Good morning and welcome to our live coverage of politics. The temperature has finally dropped in Washington but expect a lot of heated exchanges on Capitol Hill where Donald Trump’s nominee for labor secretary, Eugene Scalia, the son of the late supreme court justice Antonin Scalia, appears today for his confirmation hearing. And that’s far from the only thing we’re watching today. Here’s what to expect.
- Late last night the Washington Post reported that at the center of a showdown between members of Congress and the US intelligence community was a whistleblower complaint asserting that Trump made a “troubling” promise with a foreign leader. The paper citied two former officials familiar with the matter and said it was not immediately clear which foreign leader Trump had interacted with. In the weeks prior to the complaint, Trump held a call with Russian president Vladimir Putin and exchanged letters with North Korean leader Kim Jong-un. Intelligence community inspector general Michael Atkinson is due to appear before the House intelligence committee for a closed-door briefing on the handling of the whistleblower complaint at 9am.
- Elsewhere on Capitol Hill, Al Sharpton, former tennis player James Blake and Gwen Carr, the mother of Eric Garner, who died after being placed in a police chokehold, will testify to House judiciary committee on policing practices at 10am. At the same time, the House oversight committee will hold a hearing on the District of Columbia’s decades-long quest for statehood to once and for all end the injustice of “taxation without representation” for more than 700,000 people. (Full disclosure: yours truly is a tax-paying resident of the nation’s capital.) Shortly afterward, House speaker Nancy Pelosi will hold her weekly press conference to unveil legislation to negotiate lower drug prices for Americans. She’ll likely be asked about fresh reporting on tensions within leadership over the handling of the “impeachment investigation”.

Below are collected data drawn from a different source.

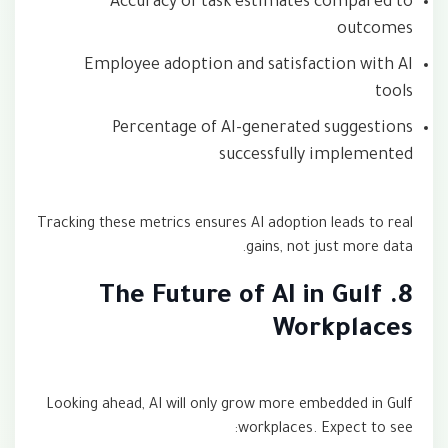
Accuracy of task estimates compared to
outcomes
Employee adoption and satisfaction with AI
tools
Percentage of AI-generated suggestions
successfully implemented
Tracking these metrics ensures AI adoption leads to real
gains, not just more data.
8. The Future of AI in Gulf
Workplaces
Looking ahead, AI will only grow more embedded in Gulf
workplaces. Expect to see: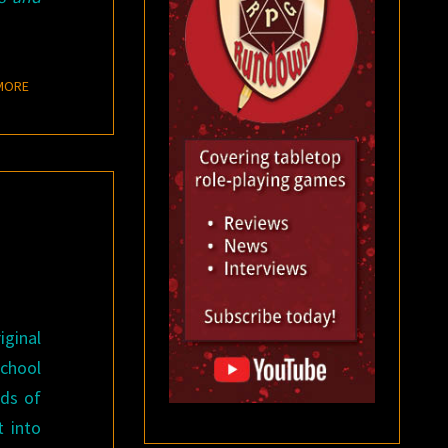
READ MORE
MORE
iginal
school
nds of
t into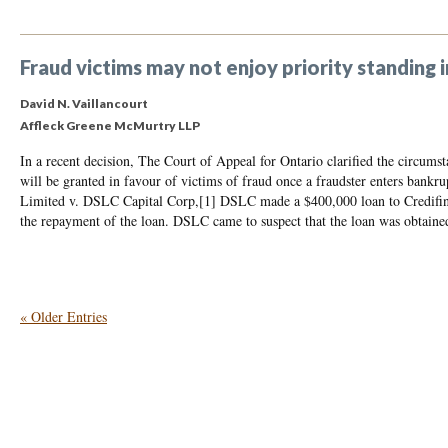
Fraud victims may not enjoy priority standing
David N. Vaillancourt
Affleck Greene McMurtry LLP
In a recent decision, The Court of Appeal for Ontario clarified the circums
will be granted in favour of victims of fraud once a fraudster enters bankru
Limited v. DSLC Capital Corp,[1] DSLC made a $400,000 loan to Credifina
the repayment of the loan. DSLC came to suspect that the loan was obtaine
« Older Entries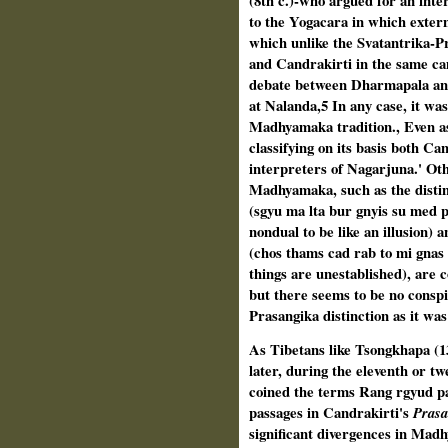
(8th c.)-who argued for an inter
to the Yogacara in which externa
which unlike the Svatantrika-Pr
and Can­drakirti in the same ca
debate between Dharmapala and 
at Nalanda,5 In any case, it was
Madhyamaka tradition., Even as
classifying on its basis both Ca
interpreters of Nagarjuna.' Oth
Madhyamaka, such as the disti
(sgyu ma lta bur gnyis su med p
nondual to be like an illusion) 
(chos thams cad rab to mi gnas p
things are unestablished), are c
but there seems to be no conspi
Prasangika distinction as it was 
As Tibetans like Tsongkhapa (13
later, during the eleventh or tw
coined the terms Rang rgyud pa
passages in Candrakirti's
Pras
significant divergences in Mad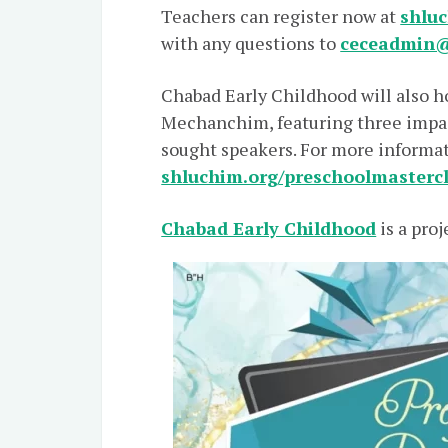
Teachers can register now at
shluc
with any questions to
ceceadmin@
Chabad Early Childhood will also h
Mechanchim, featuring three impac
sought speakers. For more informati
shluchim.org/preschoolmasterc
Chabad Early Childhood
is a proj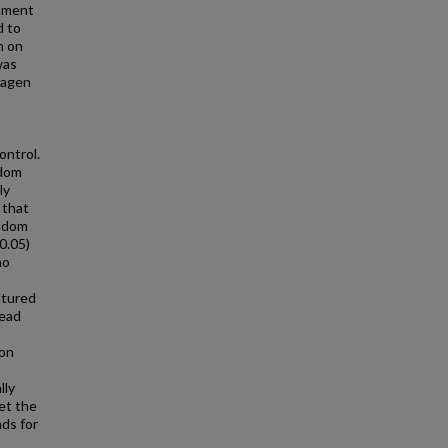
gnment
d to
n on
was
lagen
ontrol.
ndom
ly
 that
andom
0.05)
no
ltured
read
 on
s
lly
set the
ds for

- The Environmental Protection Agency (EPA) and Department of Transport are set to announce that they are revoking California’s waiver to set stricter car mileage standards than the federal government. EPA administrator Andrew Wheeler will testify before the House committee on science and tech at the EPA at 10am.
- As the White House defends its widespread attack on federal efforts to combat climate change, MSNBC hosts a climate forum at Georgetown University with several candidates aspiring to replace Donald Trump. Among those who will speak on day one of the two-day forum are Democratic presidential hopefuls Michael Bennet, Andrew Yang, Marianne Williamson, Bernie Sanders, John Delaney, Tim Ryan and Julián Castro. In the afternoon, Steve Bullock will hold a town hall with the American Federation of Teachers as part of a process to be considered for the union’s endorsement.
To top it off, Trump has no public events on his schedule. It’s a Washington cliché as old as covfefe, but when the president fades from public view, @realDonaldTrump springs to life.